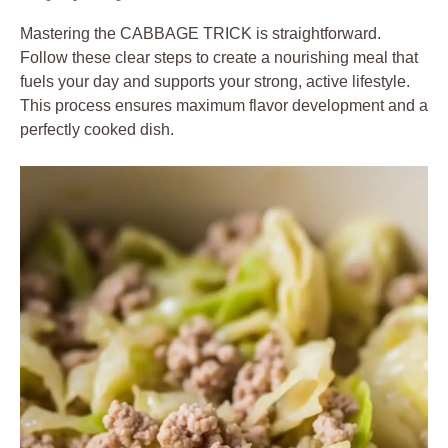
Mastering the CABBAGE TRICK is straightforward.
Follow these clear steps to create a nourishing meal that
fuels your day and supports your strong, active lifestyle.
This process ensures maximum flavor development and a
perfectly cooked dish.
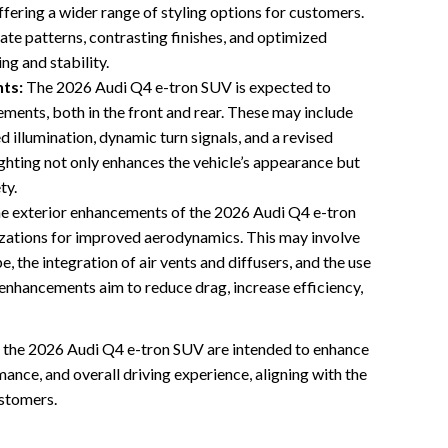
fering a wider range of styling options for customers.
ate patterns, contrasting finishes, and optimized
g and stability.
ts:
The 2026 Audi Q4 e-tron SUV is expected to
ements, both in the front and rear. These may include
 illumination, dynamic turn signals, and a revised
ighting not only enhances the vehicle’s appearance but
ty.
e exterior enhancements of the 2026 Audi Q4 e-tron
izations for improved aerodynamics. This may involve
, the integration of air vents and diffusers, and the use
 enhancements aim to reduce drag, increase efficiency,
f the 2026 Audi Q4 e-tron SUV are intended to enhance
ance, and overall driving experience, aligning with the
ustomers.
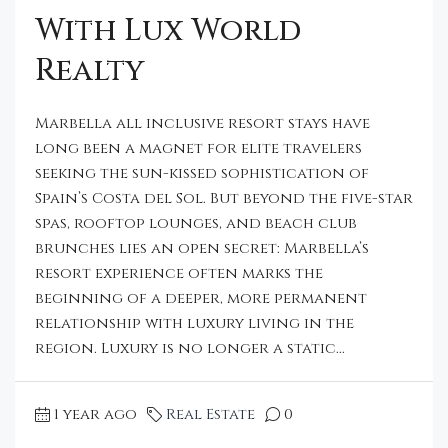
With Lux World
Realty
Marbella all inclusive resort stays have
long been a magnet for elite travelers
seeking the sun-kissed sophistication of
Spain’s Costa del Sol. But beyond the five-star
spas, rooftop lounges, and beach club
brunches lies an open secret: Marbella’s
resort experience often marks the
beginning of a deeper, more permanent
relationship with luxury living in the
region. Luxury is no longer a static...
1 year ago
Real Estate
0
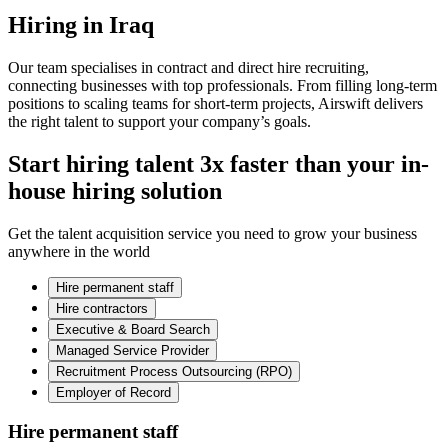
Hiring in Iraq
Our team specialises in contract and direct hire recruiting,
connecting businesses with top professionals. From filling long-term
positions to scaling teams for short-term projects, Airswift delivers
the right talent to support your company’s goals.
Start hiring talent 3x faster than your in-
house hiring solution
Get the talent acquisition service you need to grow your business
anywhere in the world
Hire permanent staff
Hire contractors
Executive & Board Search
Managed Service Provider
Recruitment Process Outsourcing (RPO)
Employer of Record
Hire permanent staff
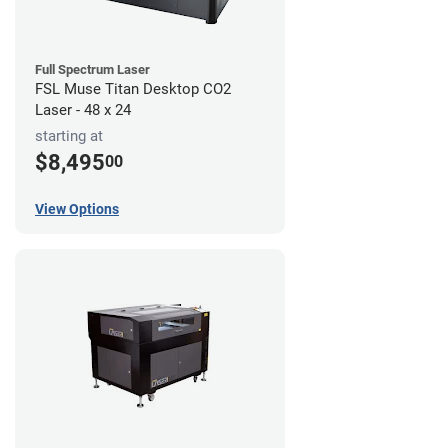
Full Spectrum Laser
FSL Muse Titan Desktop CO2
Laser - 48 x 24
starting at
$8,495
00
View Options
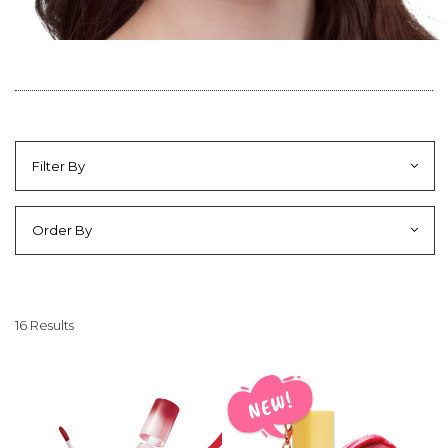
Filter By
Order By
16 Results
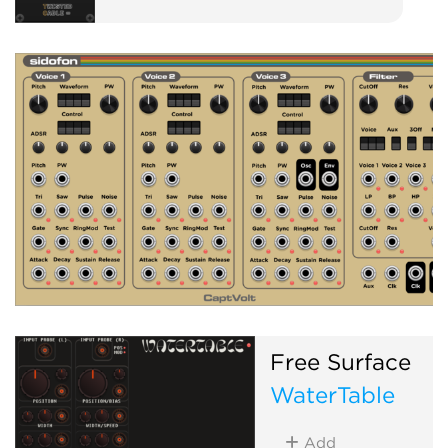
Free Surface
WaterTable
Add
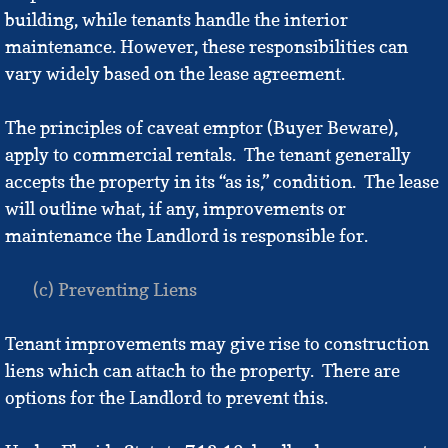
building, while tenants handle the interior
maintenance. However, these responsibilities can
vary widely based on the lease agreement.
The principles of caveat emptor (Buyer Beware),
apply to commercial rentals. The tenant generally
accepts the property in its “as is,” condition. The lease
will outline what, if any, improvements or
maintenance the Landlord is responsible for.
(c) Preventing Liens
Tenant improvements may give rise to construction
liens which can attach to the property. There are
options for the Landlord to prevent this.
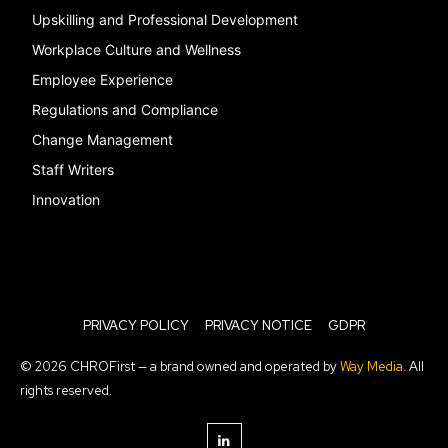
Upskilling and Professional Development
Workplace Culture and Wellness
Employee Experience
Regulations and Compliance
Change Management
Staff Writers
Innovation
PRIVACY POLICY
PRIVACY NOTICE
GDPR
© 2026 CHROFirst — a brand owned and operated by
Way Media
. All
rights reserved.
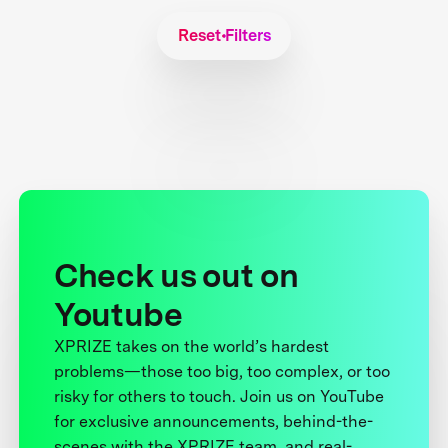
Reset Filters
Check us out on
Youtube
XPRIZE takes on the world’s hardest
problems—those too big, too complex, or too
risky for others to touch. Join us on YouTube
for exclusive announcements, behind-the-
scenes with the XPRIZE team, and real-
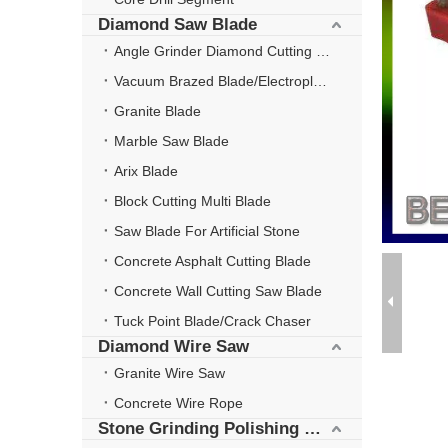
Diamond Saw Blade
Angle Grinder Diamond Cutting Disc
Vacuum Brazed Blade/Electroplate Blade
Granite Blade
Marble Saw Blade
Arix Blade
Block Cutting Multi Blade
Saw Blade For Artificial Stone
Concrete Asphalt Cutting Blade
Concrete Wall Cutting Saw Blade
Tuck Point Blade/Crack Chaser
Diamond Wire Saw
Granite Wire Saw
Concrete Wire Rope
Stone Grinding Polishing Wheel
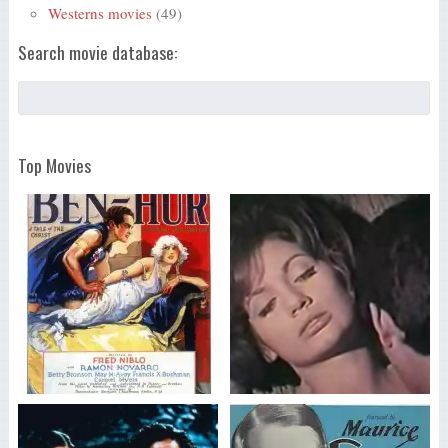
Westerns movies
(49)
Search movie database:
Top Movies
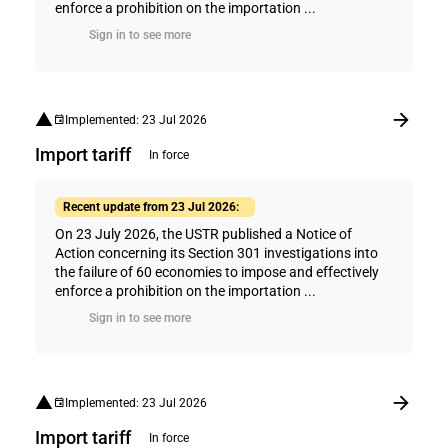
enforce a prohibition on the importation ...
Sign in to see more
Implemented: 23 Jul 2026
Import tariff
In force
Recent update from 23 Jul 2026:
On 23 July 2026, the USTR published a Notice of
Action concerning its Section 301 investigations into
the failure of 60 economies to impose and effectively
enforce a prohibition on the importation ...
Sign in to see more
Implemented: 23 Jul 2026
Import tariff
In force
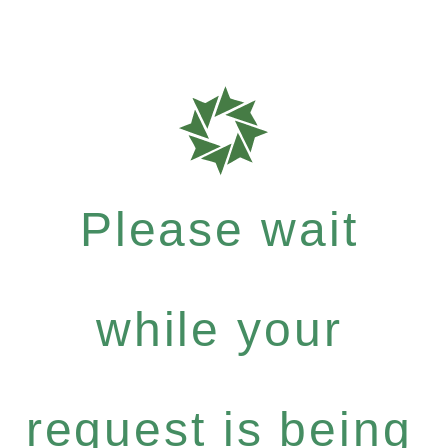
Please wait
while your
request is being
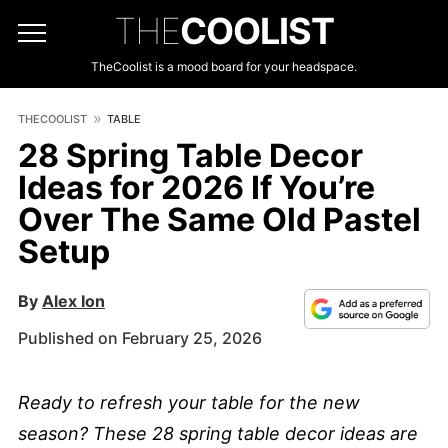
THE
COOLIST
TheCoolist is a mood board for your headspace.
THECOOLIST
TABLE
28 Spring Table Decor
Ideas for 2026 If You’re
Over The Same Old Pastel
Setup
By
Alex Ion
Published on February 25, 2026
Ready to refresh your table for the new
season? These 28 spring table decor ideas are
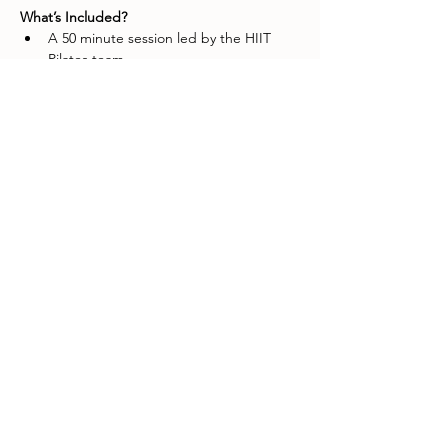
What’s Included?
A 50 minute session led by the HIIT 
Pilates team.
A surprise goodie bag worth over $75
Show More
Share this event
Customer service
Shipping & returns
About us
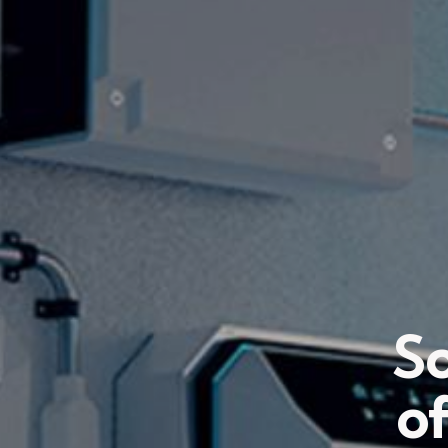
So
of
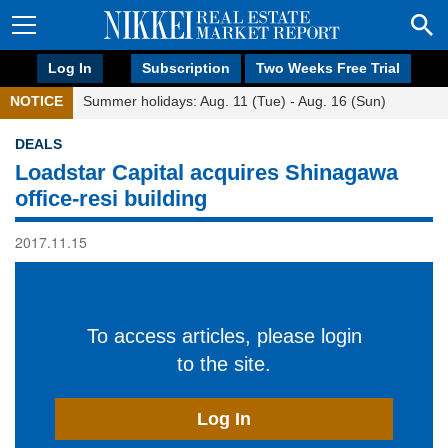
Log In
Subscription
Two Weeks Free Trial
NOTICE
Summer holidays: Aug. 11 (Tue) - Aug. 16 (Sun)
DEALS
Loadstar Capital acquires Shinagawa
office-resi building
2017.11.15
To access articles, please login
to the site.
Log In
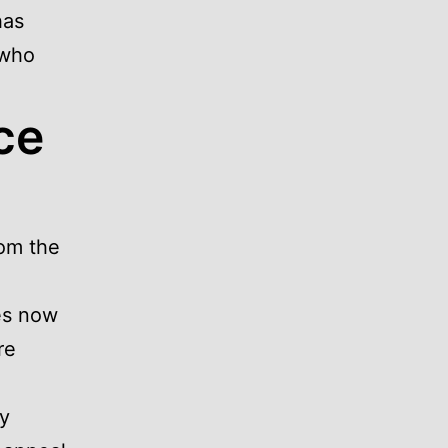
has
 who
ce
om the
es now
re
ty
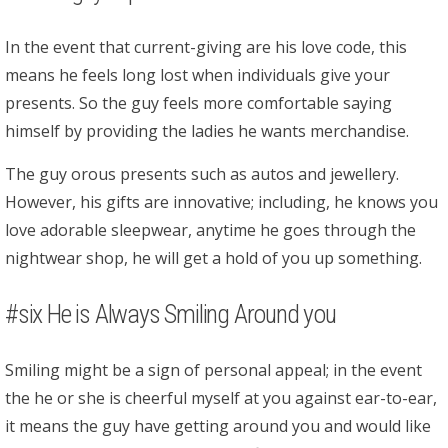
In the event that current-giving are his love code, this
means he feels long lost when individuals give your
presents. So the guy feels more comfortable saying
himself by providing the ladies he wants merchandise.
The guy orous presents such as autos and jewellery.
However, his gifts are innovative; including, he knows you
love adorable sleepwear, anytime he goes through the
nightwear shop, he will get a hold of you up something.
#six He is Always Smiling Around you
Smiling might be a sign of personal appeal; in the event
the he or she is cheerful myself at you against ear-to-ear,
it means the guy have getting around you and would like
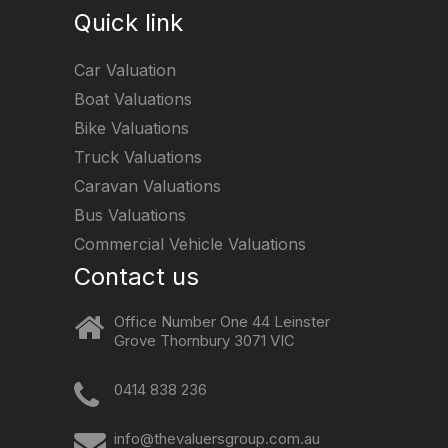
Quick link
Car Valuation
Boat Valuations
Bike Valuations
Truck Valuations
Caravan Valuations
Bus Valuations
Commercial Vehicle Valuations
Contact us
Office Number One 44 Leinster
Grove Thornbury 3071 VIC
0414 838 236
info@thevaluersgroup.com.au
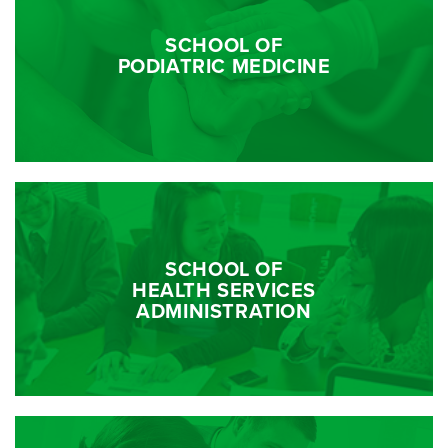
SCHOOL OF
PODIATRIC MEDICINE
SCHOOL OF
HEALTH SERVICES
ADMINISTRATION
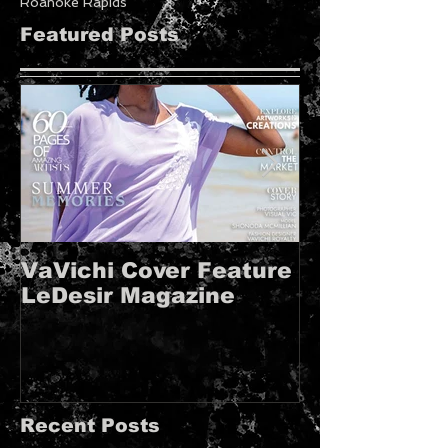
Roanoke Rapids
Featured Posts
VaVichi Cover Feature
VaVichi Roy
LeDesir Magazine
French FIE
MAGAZINE!!
Recent Posts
****************
Description of the task:
Say, as a number only, how many lines of the data contain "Blade".

Response to this task:
10